City set to gradually reopen in coming days

A senior on a balcony in a downtown community
The city aims to open up by mid-May after achieving zero COVID-19 community transmissions with "limited movement and effective control & classified management," Shanghai executive Vice Mayor Wu Qing said on Friday.
As the city's resurgence continues trending in a positive direction, the three emergency area classifications – locked-down, controlled and precautionary – will be gradually downgraded to the former high, medium and low-risk designations, Wu said.
"Shanghai is at a key stage of transforming from emergency response to normal COVID-19 prevention and control," Wu said at the city's daily coronavirus press briefing. "We need more understanding, support and cooperation from residents."
"The light is getting closer and closer," said Wu.
The local government is creating a general plan to gradually return to normal life and production while consolidating pandemic-prevention achievements, he said.
Transportation, supermarkets, malls and convenient stores will start reopening. Hair salons and laundry-related businesses will begin taking online reservations and providing offline services.
Students, who should take part in college and high school entrance exams, which have been postponed by a month to early July, will firstly return to school.
More hospitals and medical institutes will reopen, and more non-urgent surgeries will be performed.
Governmental service windows will also reopen with extended hours.

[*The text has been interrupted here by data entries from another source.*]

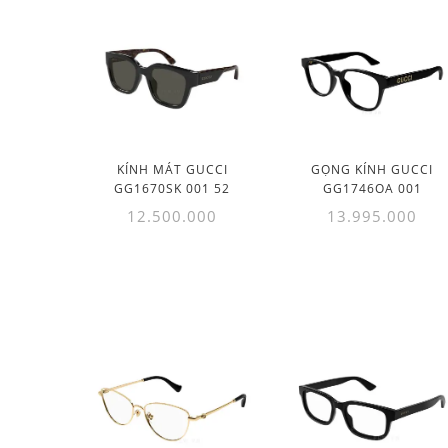
KÍNH MÁT GUCCI
GỌNG KÍNH GUCCI
GG1670SK 001 52
GG1746OA 001
12.500.000
13.995.000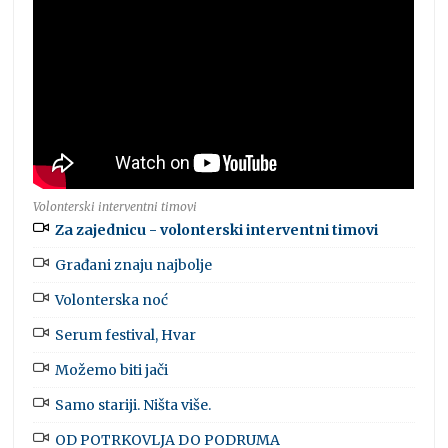
Volonterski interventni timovi
Za zajednicu - volonterski interventni timovi
Građani znaju najbolje
Volonterska noć
Serum festival, Hvar
Možemo biti jači
Samo stariji. Ništa više.
OD POTRKOVLJA DO PODRUMA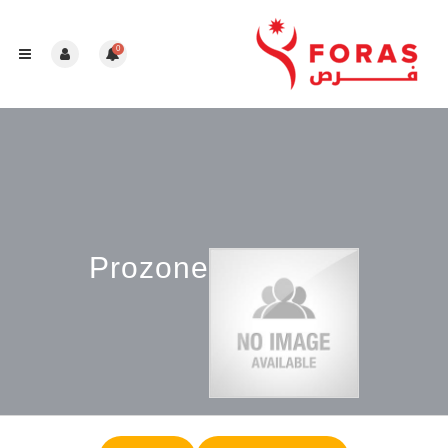
0
Prozone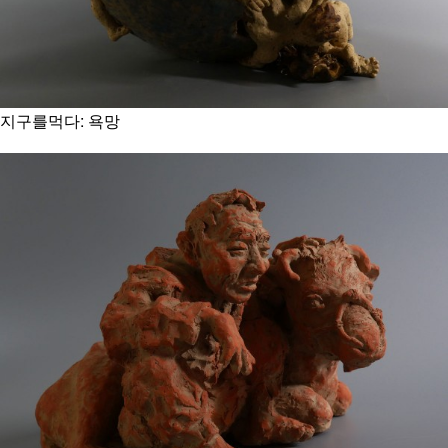
지구를먹다: 욕망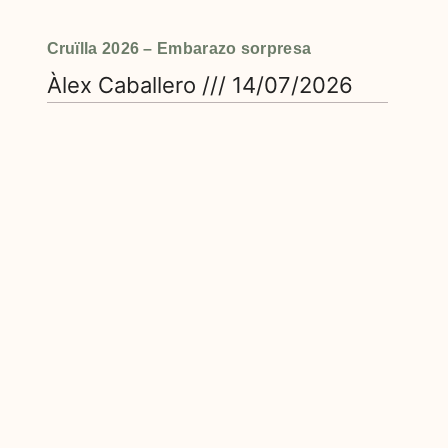
Cruïlla 2026 – Embarazo sorpresa
Àlex Caballero
14/07/2026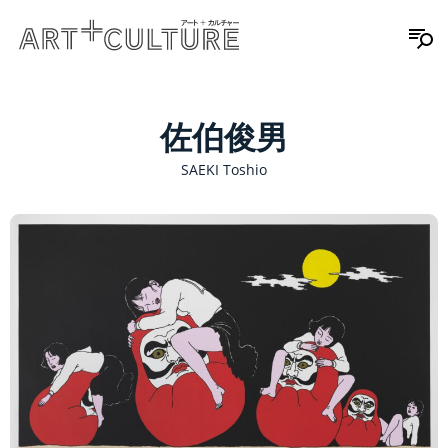
佐伯俊男
SAEKI Toshio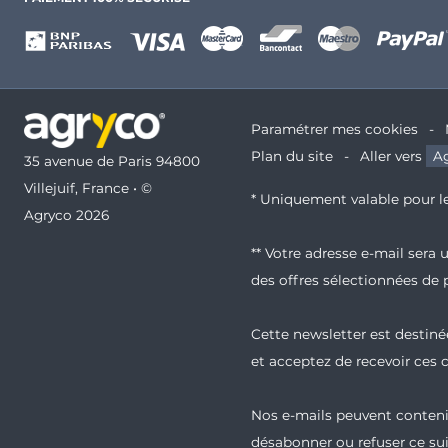
Paramétrer mes cookies
Plan du site
Aller vers
Ag
35 avenue de Paris 94800
Villejuif, France • ©
* Uniquement valable pour le
Agryco 2026
** Votre adresse e-mail sera
des offres sélectionnées de 
Cette newsletter est destinée
et acceptez de recevoir ces
Nos e-mails peuvent contenir
désabonner ou refuser ce sui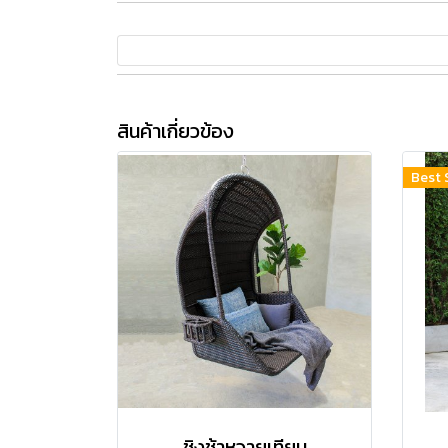
สินค้าเกี่ยวข้อง
Best 
ชิงช้าหวายเทียม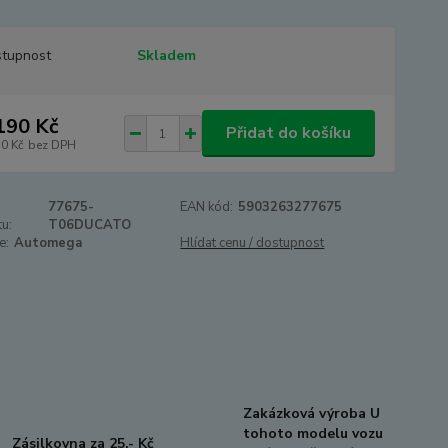
tupnost
Skladem
190 Kč
Přidat do košíku
10 Kč
bez DPH
77675-
EAN kód:
5903263277675
u:
T06DUCATO
e:
Automega
Hlídat cenu / dostupnost
Zakázková výroba U
tohoto modelu vozu
Zásilkovna za 25,- Kč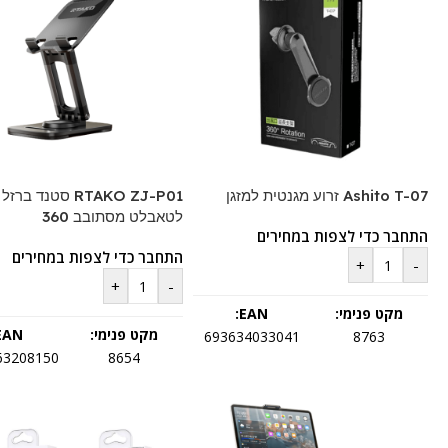
Ashito T-07 זרוע מגנטית למזגן
RTAKO ZJ-P01 סטנד ברזל
לטאבלט מסתובב 360
התחבר כדי לצפות במחירים
התחבר כדי לצפות במחירים
+
-
+
-
מקט פנימי:
EAN:
מקט פנימי:
EAN:
693634033041
8763
63208150
8654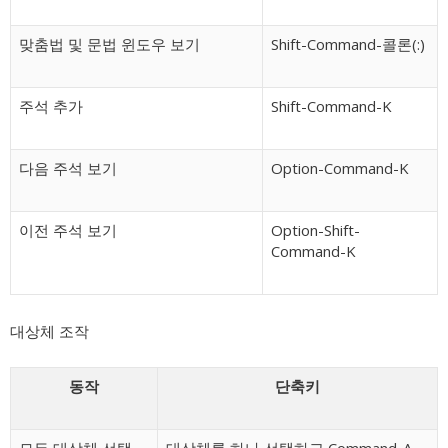
맞춤법 및 문법 윈도우 보기
Shift-Command-콜론(:)
주석 추가
Shift-Command-K
다음 주석 보기
Option-Command-K
이전 주석 보기
Option-Shift-
Command-K
대상체 조작
동작
단축키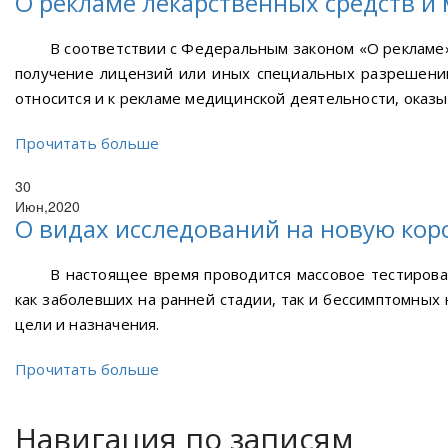
О рекламе лекарственных средств и
В соответствии с Федеральным законом «О рекламе»
получение лицензий или иных специальных разрешений,
относится и к рекламе медицинской деятельности, оказ
Прочитать больше
30
Июн,2020
О видах исследований на новую ко
В настоящее время проводится массовое тестирова
как заболевших на ранней стадии, так и бессимптомных
цели и назначения.
Прочитать больше
Навигация по записям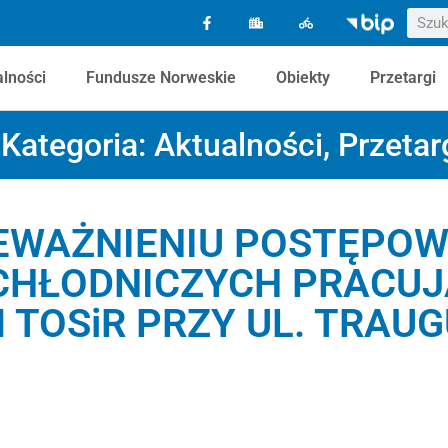
alności
Fundusze Norweskie
Obiekty
Przetargi
Kategoria:
Aktualności
,
Przetar
IEWAŻNIENIU POSTĘPOW
CHŁODNICZYCH PRACU
TOSiR PRZY UL. TRAUG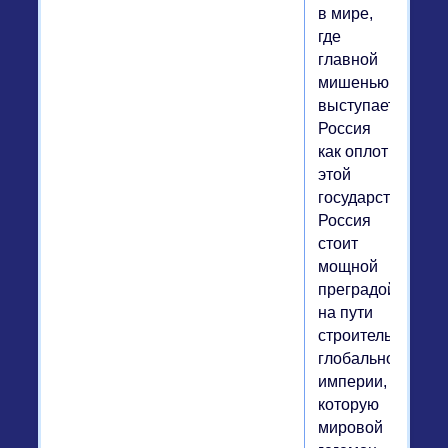
в мире,
где
главной
мишенью
выступает
Россия
как оплот
этой
государственност
Россия
стоит
мощной
преградой
на пути
строительства
глобальной
империи,
которую
мировой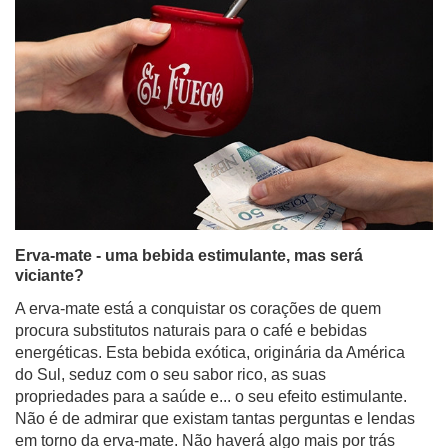
Erva-mate - uma bebida estimulante, mas será
viciante?
A erva-mate está a conquistar os corações de quem
procura substitutos naturais para o café e bebidas
energéticas. Esta bebida exótica, originária da América
do Sul, seduz com o seu sabor rico, as suas
propriedades para a saúde e... o seu efeito estimulante.
Não é de admirar que existam tantas perguntas e lendas
em torno da erva-mate. Não haverá algo mais por trás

People in a precautionary area out for a walk
15-minute PCR circle
PCR screenings, transportation and quarantine facilities for those who test positive for the virus will continue.
Stipulations for locked-down areas where residents must stay in their homes have been loosened. Those areas will be downgraded to controlled areas, meaning people can move around within their communities, after one week with no new cases. Communities will be further downgraded to precautionary areas if they go another three days with no new infections.
"The pandemic-control situation is stabilizing despite some minor fluctuations," Wu said.
More than 99 percent of new infections were among those under lockdown or quarantine. Only six cases were reported during the last community screenings three days ago.
The risk of another surge primarily exists in old residential communities and urban villages, which require ongoing prevention and control measures.
The local government has arranged more than 9,900 PCR testing sites across the city, enabling residents to take PCR tests within a 15-minute walk from their homes or workplaces.
More than 5,700 testing sites have begun operating to serve people returning to work and those living in precautionary areas. These sites can test over eight million tubes every day.
The number of local daily infections rose by about 45 percent to 2,096 on Thursday, but only four were detected in precautionary areas.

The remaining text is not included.